The ethylene propylene diene monomer rubber (EPDM) with a density 0.78 g/cm3 was supplied by Shenyang aircraft company, Liaoning Province, China. Titanium aluminum carbide (Ti3AlC2) was supplied by Fosman Technology Co, Ltd, Beijing China. Lithium fluoride was purchased from Panjin (China) Research Front Technology Co, Ltd. Concentrated hydrochloric acid (12 mol/L) was provided by Sinopharm Chemical Reagent Co., Ltd, Liaoning Province, China.

2.2 Sample preparation

2.2.1 Preparation of two-dimensional (2D) materials (MXene)

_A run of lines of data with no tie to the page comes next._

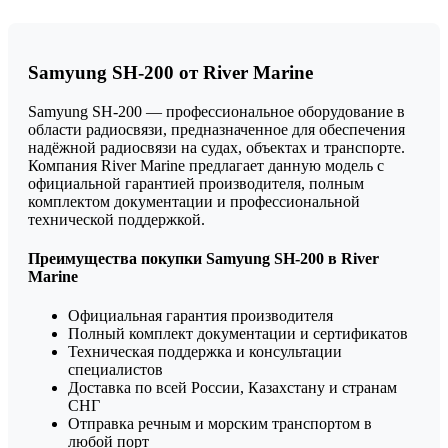
Samyung SH-200 от River Marine
Samyung SH-200 — профессиональное оборудование в
области радиосвязи, предназначенное для обеспечения
надёжной радиосвязи на судах, объектах и транспорте.
Компания River Marine предлагает данную модель с
официальной гарантией производителя, полным
комплектом документации и профессиональной
технической поддержкой.
Преимущества покупки Samyung SH-200 в River
Marine
Официальная гарантия производителя
Полный комплект документации и сертификатов
Техническая поддержка и консультации
специалистов
Доставка по всей России, Казахстану и странам
СНГ
Отправка речным и морским транспортом в
любой порт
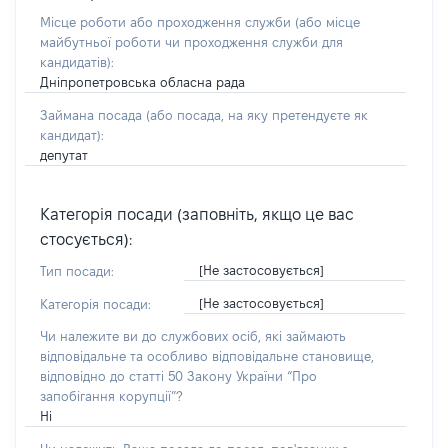
Місце роботи або проходження служби
(або місце
майбутньої роботи чи проходження служби для
кандидатів)
:
Дніпропетровська обласна рада
Займана посада
(або посада, на яку претендуєте як
кандидат)
:
депутат
Категорія посади (заповніть, якщо це вас
стосується):
[Не застосовується]
Тип посади:
[Не застосовується]
Категорія посади:
Чи належите ви до службових осіб, які займають
відповідальне та особливо відповідальне становище,
відповідно до статті 50 Закону України “Про
запобігання корупції”?
Ні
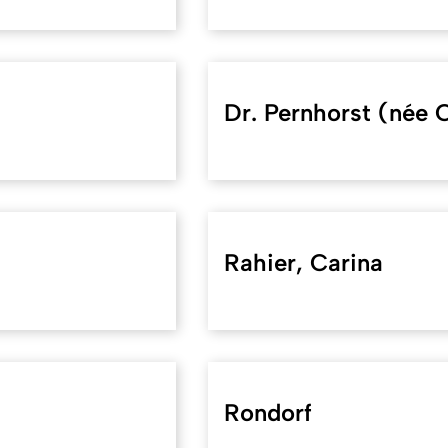
Dr. Pernhorst (née C
Rahier, Carina
Rondorf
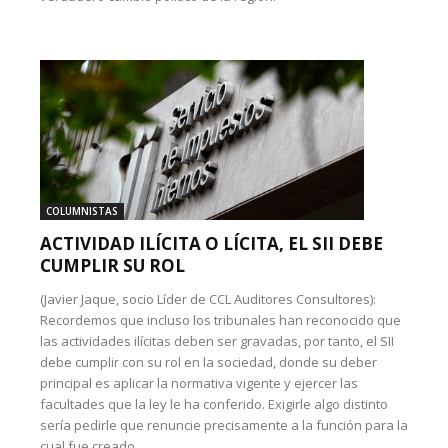
COLUMNISTAS
ACTIVIDAD ILÍCITA O LÍCITA, EL SII DEBE
CUMPLIR SU ROL
(Javier Jaque, socio Líder de CCL Auditores Consultores):
Recordemos que incluso los tribunales han reconocido que
las actividades ilícitas deben ser gravadas, por tanto, el SII
debe cumplir con su rol en la sociedad, donde su deber
principal es aplicar la normativa vigente y ejercer las
facultades que la ley le ha conferido. Exigirle algo distinto
sería pedirle que renuncie precisamente a la función para la
cual fue creado.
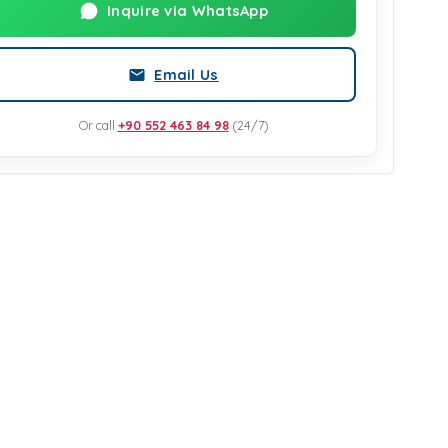
Inquire via WhatsApp
Email Us
Or call
+90 552 463 84 98
(24/7)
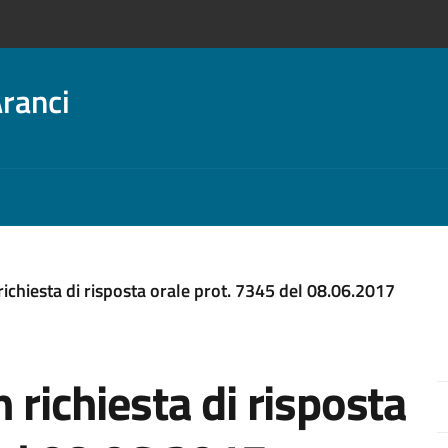
ranci
ichiesta di risposta orale prot. 7345 del 08.06.2017
 richiesta di risposta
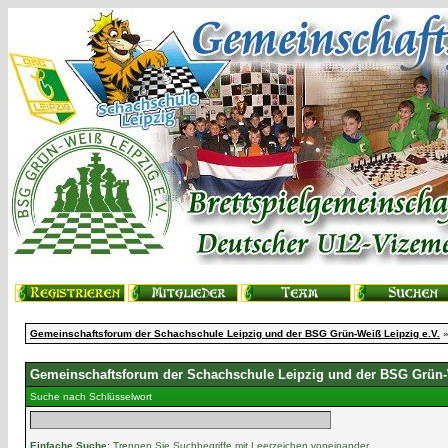
Gemeinschaftsforum der Schachschule Leipzig und der BSG Grün-Weiß Leipzig e.V.
»
Gemeinschaftsforum der Schachschule Leipzig und der BSG Grün-W
Suche nach Schlüsselwort
Einfache Suche:
Trennen Sie Suchbegriffe mit Leerzeichen voneinander.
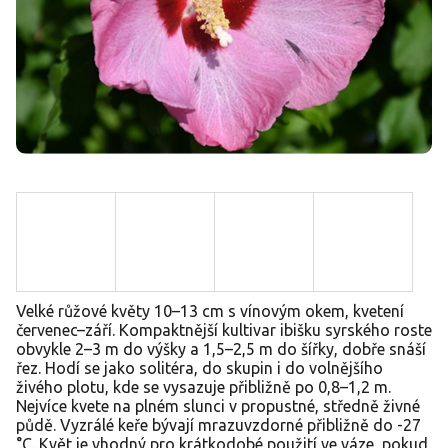
Velké růžové květy 10–13 cm s vínovým okem, kvetení
červenec–září. Kompaktnější kultivar ibišku syrského roste
obvykle 2–3 m do výšky a 1,5–2,5 m do šířky, dobře snáší
řez. Hodí se jako solitéra, do skupin i do volnějšího
živého plotu, kde se vysazuje přibližně po 0,8–1,2 m.
Nejvíce kvete na plném slunci v propustné, středně živné
půdě. Vyzrálé keře bývají mrazuvzdorné přibližně do -27
°C. Květ je vhodný pro krátkodobé použití ve váze, pokud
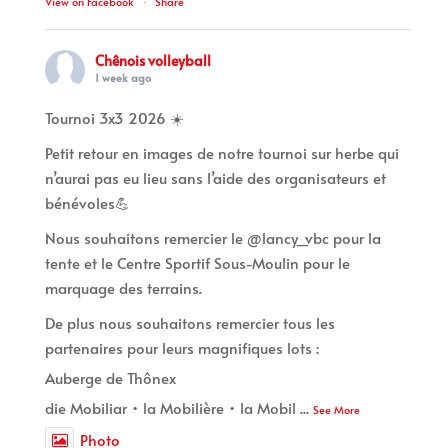
View on Facebook
·
Share
Chênois volleyball
1 week ago
Tournoi 3x3 2026 ☀️
Petit retour en images de notre tournoi sur herbe qui
n’aurai pas eu lieu sans l’aide des organisateurs et
bénévoles💪
Nous souhaitons remercier le @lancy_vbc pour la
tente et le Centre Sportif Sous-Moulin pour le
marquage des terrains.
De plus nous souhaitons remercier tous les
partenaires pour leurs magnifiques lots :
Auberge de Thônex
die Mobiliar • la Mobilière • la Mobil
...
See More
Photo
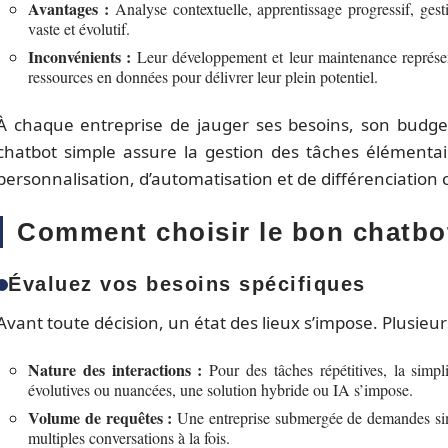
Avantages :
Analyse contextuelle, apprentissage progressif, ge
vaste et évolutif.
Inconvénients :
Leur développement et leur maintenance représent
ressources en données pour délivrer leur plein potentiel.
À chaque entreprise de jauger ses besoins, son budget,
chatbot simple assure la gestion des tâches élémentair
personnalisation, d’automatisation et de différenciation 
Comment choisir le bon chatbot
Évaluez vos besoins spécifiques
Avant toute décision, un état des lieux s’impose. Plusieurs
Nature des interactions :
Pour des tâches répétitives, la simpl
évolutives ou nuancées, une solution hybride ou IA s’impose.
Volume de requêtes :
Une entreprise submergée de demandes simul
multiples conversations à la fois.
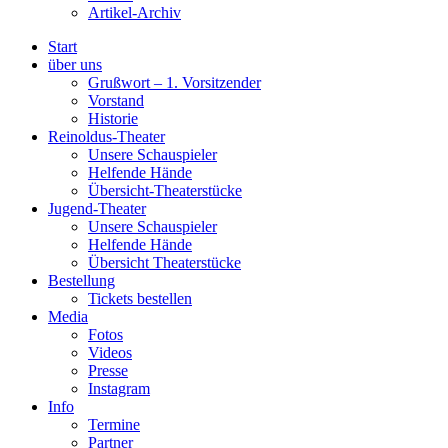
Artikel-Archiv
Start
über uns
Grußwort – 1. Vorsitzender
Vorstand
Historie
Reinoldus-Theater
Unsere Schauspieler
Helfende Hände
Übersicht-Theaterstücke
Jugend-Theater
Unsere Schauspieler
Helfende Hände
Übersicht Theaterstücke
Bestellung
Tickets bestellen
Media
Fotos
Videos
Presse
Instagram
Info
Termine
Partner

The MXene was synthesized according to a brief “corrosion–stripping” procedure. The bulk MXene precursor was slowly dispersed into HCl (9 mol/L)-LiF, and the dispersion was stirred with magnetic agitator for 24 h, after which the suspension product was washed repeatedly with deionized water until the supernatant reached to pH of 6.0, and the obtained suspension product was vacuum-dried at 80 °C for 12 h.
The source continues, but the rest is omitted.